___ Material for the task
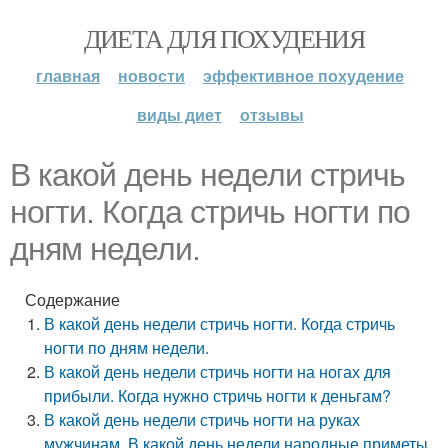
ДИЕТА ДЛЯ ПОХУДЕНИЯ
главная
новости
эффективное похудение
виды диет
отзывы
В какой день недели стричь
ногти. Когда стричь ногти по
дням недели.
Содержание
В какой день недели стричь ногти. Когда стричь
ногти по дням недели.
В какой день недели стричь ногти на ногах для
прибыли. Когда нужно стричь ногти к деньгам?
В какой день недели стричь ногти на руках
мужчинам. В какой день недели народные приметы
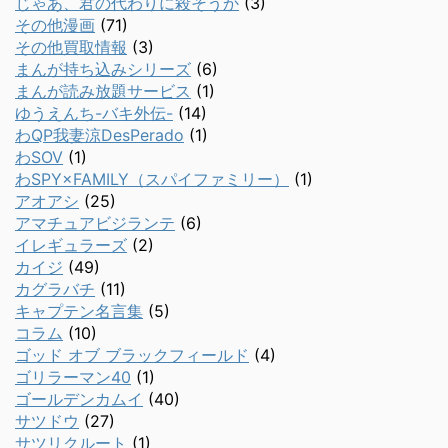
じゃあ、君の代わりに殺そうか
(3)
その他漫画
(71)
その他買取情報
(3)
まんが持ち込みシリーズ
(6)
まんが読み放題サービス
(1)
ゆうえんち-バキ外伝-
(14)
わQP我妻涼DesPerado
(1)
わSOV
(1)
わSPY×FAMILY（スパイファミリー）
(1)
アオアシ
(25)
アマチュアビジランテ
(6)
イレギュラーズ
(2)
カイジ
(49)
カグラバチ
(11)
キャプテン名言集
(5)
コラム
(10)
ゴッド オブ ブラックフィールド
(4)
ゴリラーマン40
(1)
ゴールデンカムイ
(40)
サツドウ
(27)
サツリクルート
(1)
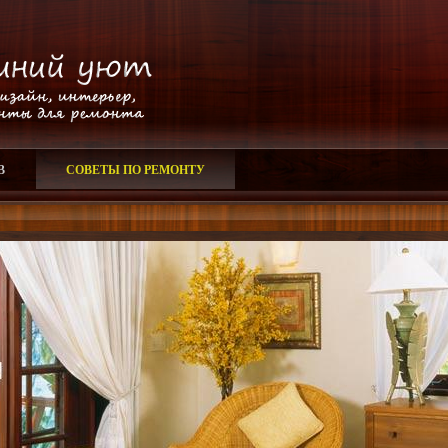
В
СОВЕТЫ ПО РЕМОНТУ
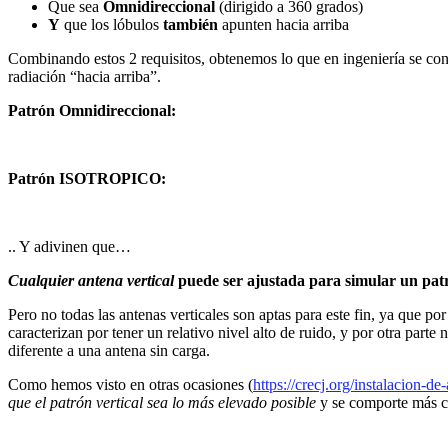
Que sea
Omnidireccional
(dirigido a 360 grados)
Y
que los lóbulos
también
apunten hacia arriba
Combinando estos 2 requisitos, obtenemos lo que en ingeniería se co
radiación “hacia arriba”.
Patrón Omnidireccional:
Patrón ISOTROPICO:
.. Y adivinen que…
Cualquier antena vertical
puede ser ajustada para simular un patr
Pero no todas las antenas verticales son aptas para este fin, ya que por 
caracterizan por tener un relativo nivel alto de ruido, y por otra par
diferente a una antena sin carga.
Como hemos visto en otras ocasiones (
https://crecj.org/instalacion-de
que el patrón vertical sea lo más elevado posible
y se comporte más c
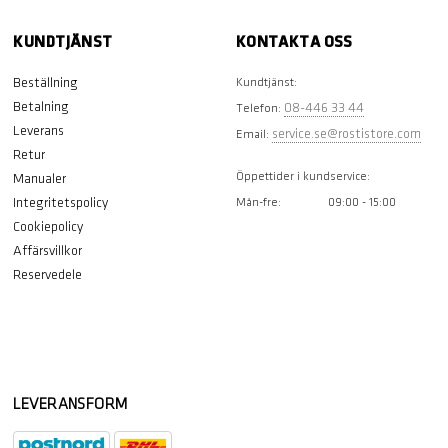
KUNDTJÄNST
KONTAKTA OSS
Beställning
Kundtjänst:
Betalning
08-446 33 44
Telefon:
Leverans
service.se@rostistore.com
Email:
Retur
Öppettider i kundservice:
Manualer
Integritetspolicy
Mån-fre:
09:00 - 15:00
Cookiepolicy
Affärsvillkor
Reservedele
LEVERANSFORM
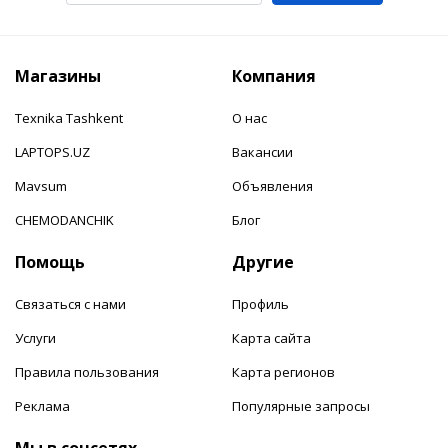
Магазины
Компания
Texnika Tashkent
О нас
LAPTOPS.UZ
Вакансии
Mavsum
Объявления
CHEMODANCHIK
Блог
Помощь
Другие
Связаться с нами
Профиль
Услуги
Карта сайта
Правила пользования
Карта регионов
Реклама
Популярные запросы
Мы в соцсетях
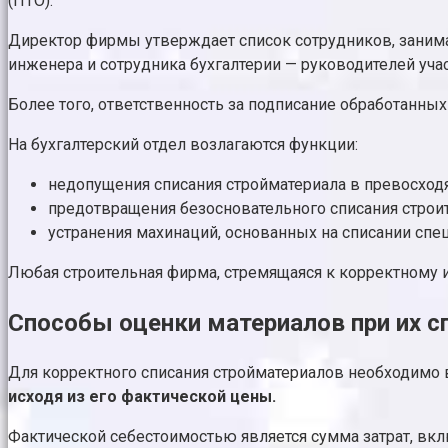
(ПТО).
Директор фирмы утверждает список сотрудников, заним
инженера и сотрудника бухгалтерии — руководителей учас
Более того, ответственность за подписание обработанны
На бухгалтерский отдел возлагаются функции:
недопущения списания стройматериала в превосхо
предотвращения безосновательного списания строит
устранения махинаций, основанных на списании спе
Любая строительная фирма, стремящаяся к корректному и
Способы оценки материалов при их с
Для корректного списания стройматериалов необходимо в
исходя из его фактической цены.
Фактической себестоимостью является сумма затрат, вк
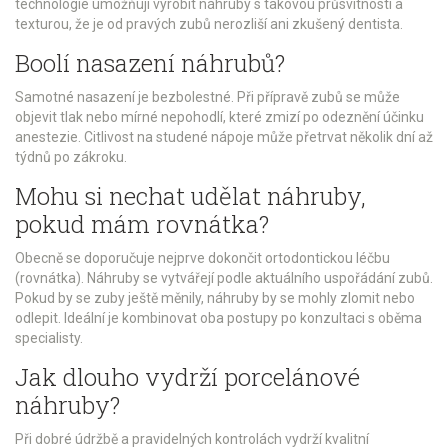
technologie umožňují vyrobit náhruby s takovou průsvitností a
texturou, že je od pravých zubů nerozliší ani zkušený dentista.
Boolí nasazení náhrubů?
Samotné nasazení je bezbolestné. Při přípravě zubů se může
objevit tlak nebo mírné nepohodlí, které zmizí po odeznění účinku
anestezie. Citlivost na studené nápoje může přetrvat několik dní až
týdnů po zákroku.
Mohu si nechat udělat náhruby,
pokud mám rovnátka?
Obecně se doporučuje nejprve dokončit ortodontickou léčbu
(rovnátka). Náhruby se vytvářejí podle aktuálního uspořádání zubů.
Pokud by se zuby ještě měnily, náhruby by se mohly zlomit nebo
odlepit. Ideální je kombinovat oba postupy po konzultaci s oběma
specialisty.
Jak dlouho vydrží porcelánové
náhruby?
Při dobré údržbě a pravidelných kontrolách vydrží kvalitní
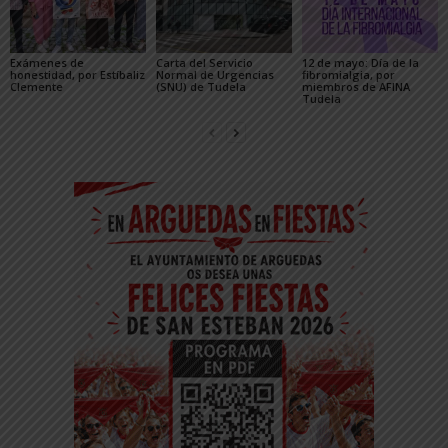
Exámenes de
Carta del Servicio
12 de mayo: Día de la
honestidad, por Estíbaliz
Normal de Urgencias
fibromialgia, por
Clemente
(SNU) de Tudela
miembros de AFINA
Tudela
______
Brief: In the listing above, find the line containing "service.se@rostistore.com" and the line containing "Директор фирмы утверждает", then print exactly those two lines and every line between them, minus the pictures.

Result below:
service.se@rostistore.com
Email:
Retur
Öppettider i kundservice:
Manualer
Integritetspolicy
Mån-fre:
09:00 - 15:00
Cookiepolicy
Affärsvillkor
Reservedele
LEVERANSFORM
Магазины
Компания
Texnika Tashkent
О нас
LAPTOPS.UZ
Вакансии
Mavsum
Объявления
CHEMODANCHIK
Блог
Помощь
Другие
Связаться с нами
Профиль
Услуги
Карта сайта
Правила пользования
Карта регионов
Реклама
Популярные запросы
Мы в соцсетях
(ПТО).
Директор фирмы утверждает список сотрудников, заним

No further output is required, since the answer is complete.